| EXCERPTED DATA |
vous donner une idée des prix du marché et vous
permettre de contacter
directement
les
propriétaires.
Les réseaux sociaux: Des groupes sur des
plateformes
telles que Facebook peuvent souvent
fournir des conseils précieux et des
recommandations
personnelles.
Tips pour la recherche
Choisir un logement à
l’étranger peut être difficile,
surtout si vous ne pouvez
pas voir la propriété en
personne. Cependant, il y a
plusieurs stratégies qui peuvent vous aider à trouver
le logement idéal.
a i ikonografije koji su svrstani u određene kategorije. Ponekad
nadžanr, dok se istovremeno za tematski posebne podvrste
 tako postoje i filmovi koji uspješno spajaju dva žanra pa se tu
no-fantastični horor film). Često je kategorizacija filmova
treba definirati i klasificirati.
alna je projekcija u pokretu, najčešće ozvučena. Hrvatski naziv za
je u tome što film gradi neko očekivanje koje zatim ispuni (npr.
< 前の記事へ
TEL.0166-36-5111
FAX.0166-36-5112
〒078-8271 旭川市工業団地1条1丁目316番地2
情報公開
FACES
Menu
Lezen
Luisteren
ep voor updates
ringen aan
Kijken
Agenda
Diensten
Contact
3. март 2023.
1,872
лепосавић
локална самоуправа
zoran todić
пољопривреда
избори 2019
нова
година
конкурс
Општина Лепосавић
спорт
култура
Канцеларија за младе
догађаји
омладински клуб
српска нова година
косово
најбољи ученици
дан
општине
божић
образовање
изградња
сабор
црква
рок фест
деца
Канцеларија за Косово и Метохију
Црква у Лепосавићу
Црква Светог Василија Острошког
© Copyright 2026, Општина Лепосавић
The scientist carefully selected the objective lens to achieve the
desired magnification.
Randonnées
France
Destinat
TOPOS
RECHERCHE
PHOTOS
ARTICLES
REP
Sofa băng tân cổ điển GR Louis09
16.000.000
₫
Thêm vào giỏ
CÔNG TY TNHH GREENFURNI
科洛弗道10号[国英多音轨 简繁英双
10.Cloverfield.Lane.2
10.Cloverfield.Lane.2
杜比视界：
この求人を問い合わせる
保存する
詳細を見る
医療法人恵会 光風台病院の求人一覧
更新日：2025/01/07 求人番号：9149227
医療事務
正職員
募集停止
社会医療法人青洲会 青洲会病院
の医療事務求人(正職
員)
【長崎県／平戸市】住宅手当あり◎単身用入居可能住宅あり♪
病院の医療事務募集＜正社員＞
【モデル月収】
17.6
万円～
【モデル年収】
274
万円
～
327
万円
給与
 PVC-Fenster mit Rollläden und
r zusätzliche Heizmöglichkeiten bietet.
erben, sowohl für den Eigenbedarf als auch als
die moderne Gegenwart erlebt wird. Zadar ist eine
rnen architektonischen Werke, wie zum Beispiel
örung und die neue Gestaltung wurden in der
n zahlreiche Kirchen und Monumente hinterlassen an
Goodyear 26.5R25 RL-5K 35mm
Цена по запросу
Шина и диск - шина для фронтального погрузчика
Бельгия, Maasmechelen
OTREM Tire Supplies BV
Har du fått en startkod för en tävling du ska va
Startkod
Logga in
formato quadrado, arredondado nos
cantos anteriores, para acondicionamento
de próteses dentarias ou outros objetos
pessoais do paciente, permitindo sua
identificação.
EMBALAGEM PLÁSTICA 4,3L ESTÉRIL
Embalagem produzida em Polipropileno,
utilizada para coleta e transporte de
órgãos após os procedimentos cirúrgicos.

| WHAT YOU SHOULD DO |
All the entries above need to be repeated word for word.

| ANSWER BOX |
vous donner une idée des prix du marché et vous
permettre de contacter
directement
les
propriétaires.
Les réseaux sociaux: Des groupes sur des
plateformes
telles que Facebook peuvent souvent
fournir des conseils précieux et des
recommandations
personnelles.
Tips pour la recherche
Choisir un logement à
l’étranger peut être difficile,
surtout si vous ne pouvez
pas voir la propriété en
personne. Cependant, il y a
plusieurs stratégies qui peuvent vous aider à trouver
le logement idéal.
a i ikonografije koji su svrstani u određene kategorije. Ponekad
nadžanr, dok se istovremeno za tematski posebne podvrste
 tako postoje i filmovi koji uspješno spajaju dva žanra pa se tu
no-fantastični horor film). Često je kategorizacija filmova
treba definirati i klasificirati.
alna je projekcija u pokretu, najčešće ozvučena. Hrvatski naziv za
je u tome što film gradi neko očekivanje koje zatim ispuni (npr.
< 前の記事へ
TEL.0166-36-5111
FAX.0166-36-5112
〒078-8271 旭川市工業団地1条1丁目316番地2
情報公開
FACES
Menu
Lezen
Luisteren
ep voor updates
ringen aan
Kijken
Agenda
Diensten
Contact
3. март 2023.
1,872
лепосавић
локална самоуправа
zoran todić
пољопривреда
избори 2019
нова
година
конкурс
Општина Лепосавић
спорт
култура
Канцеларија за младе
догађаји
омладински клуб
српска нова година
косово
најбољи ученици
дан
општине
божић
образовање
изградња
сабор
црква
рок фест
деца
Канцеларија за Косово и Метохију
Црква у Лепосавићу
Црква Светог Василија Острошког
© Copyright 2026, Општина Лепосавић
The scientist carefully selected the objective lens to achieve the
desired magnification.
Randonnées
France
Destinat
TOPOS
RECHERCHE
PHOTOS
ARTICLES
REP
Sofa băng tân cổ điển GR Louis09
16.000.000
₫
Thêm vào giỏ
CÔNG TY TNHH GREENFURNI
科洛弗道10号[国英多音轨 简繁英双
10.Cloverfield.Lane.2
10.Cloverfield.Lane.2
杜比视界：
この求人を問い合わせる
保存する
詳細を見る
医療法人恵会 光風台病院の求人一覧
更新日：2025/01/07 求人番号：9149227
医療事務
正職員
募集停止
社会医療法人青洲会 青洲会病院
の医療事務求人(正職
員)
【長崎県／平戸市】住宅手当あり◎単身用入居可能住宅あり♪
病院の医療事務募集＜正社員＞
【モデル月収】
17.6
万円～
【モデル年収】
274
万円
～
327
万円
給与
 PVC-Fenster mit Rollläden und
r zusätzliche Heizmöglichkeiten bietet.
erben, sowohl für den Eigenbedarf als auch als
die moderne Gegenwart erlebt wird. Zadar ist eine
rnen architektonischen Werke, wie zum Beispiel
örung und die neue Gestaltung wurden in der
n zahlreiche Kirchen und Monumente hinterlassen an
Goodyear 26.5R25 RL-5K 35mm
Цена по запросу
Шина и диск - шина для фронтального погрузчика
Бельгия, Maasmechelen
OTREM Tire Supplies BV
Har du fått en startkod för en tävling du ska va
Startkod
Logga in
formato quadrado, arredondado nos
cantos anteriores, para acondicionamento
de próteses dentarias ou outros objetos
pessoais do paciente, permitindo sua
identificação.
EMBALAGEM PLÁSTICA 4,3L ESTÉRIL
Embalagem produzida em Polipropileno,
utilizada para coleta e transporte de
órgãos após os procedimentos cirúrgicos.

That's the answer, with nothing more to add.